Acetaminophen and Alcohol: Understanding the Latest Evidence-Based Medicine on Acetaminophen Use in Patients Who Drink Alcohol
This report was reviewed for medical and scientific accuracy by Kiron M. Das, MD, PhD, FRCP, FACP, Professor of Medicine, Molecular Genetics and Microbiology; Chief, Division of Gastroenterology/Hepatology, UMDNJ-Robert Wood Johnson Medical School, New Brunswick, New Jersey
Edwin K. Kuffner Jr., MD, Attending Toxicologist, Rocky Mountain Poison and Drug Center, Denver, Colorado, Instructor, School of Pharmacy, University of Colorado Health Sciences Center, Denver, Colorado
For more than 50 years in the United States (U.S.), acetaminophen has demonstrated a remarkable safety profile in virtually all patient populations when used appropriately at therapeutic doses. Despite this safety profile, there has been concern for many years among healthcare providers about the safety of therapeutic doses of acetaminophen being used by alcoholic patients and patients who drink alcohol regularly.1 Many clinicians practicing today do not realize that the concerns regarding alcohol and acetaminophen use are largely theoretical and not supported by current standards of evidence-based medicine.

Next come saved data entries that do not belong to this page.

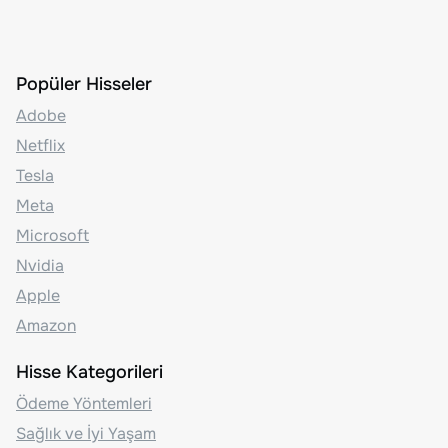
Popüler Hisseler
Adobe
Netflix
Tesla
Meta
Microsoft
Nvidia
Apple
Amazon
Hisse Kategorileri
Ödeme Yöntemleri
Sağlık ve İyi Yaşam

Epidemiological concerns are related to the patterns of use and availability of both alcohol and acetaminophen. Acetaminophen, the most commonly recommended over-the-counter (OTC) analgesic and antipyretic is used by millions of Americans every day. In fact, in any given week, approximately 20% of adults in the U. S. will have taken some form of acetaminophen.2 Alcohol is without question the most commonly used and abused drug in the U.S. with a lifetime risk for alcoholism in the U.S. between 5-10% and with approximately 60% of Americans drinking alcohol regularly, the public health consequences of an alcohol-acetaminophen drug-drug interaction are staggering.3
Pharmacological concerns are primarily related to the cytochrome P450 system, specifically CYP2E1, which is only involved in the metabolism of both acetaminophen and alcohol to a minor extent. The small amount of acetaminophen that is metabolized by CYP2E1 is converted to a toxic metabolite, n-acetyl-p-benzoquinoneimine (NAPQI). Following a therapeutic dose of acetaminophen, hepatic stores of glutathione easily detoxify the small amount of the toxic metabolite that is formed. Since chronic alcohol use can induce CYP2E1, it has been theorized that alcoholics and patients who drink alcohol regularly metabolize a greater percentage of acetaminophen via this otherwise minor pathway, generate more of the toxic metabolite (NAPQI), overwhelm the hepatic stores of glutathione, and develop hepatotoxicity. Although this is a compelling theory, the majority of pharmacokinetic and clinical studies conducted in humans do not support it.4-8
Since theoretical concerns regarding the use of therapeutic doses of acetaminophen in alcoholic patients and patients who drink alcohol regularly continues to be a topic of interest amongst healthcare providers, we recently conducted two studies at the Rocky Mountain Poison and Drug Center aimed at answering the question: Can alcoholic patients develop hepatotoxicity from therapeutic doses of acetaminophen?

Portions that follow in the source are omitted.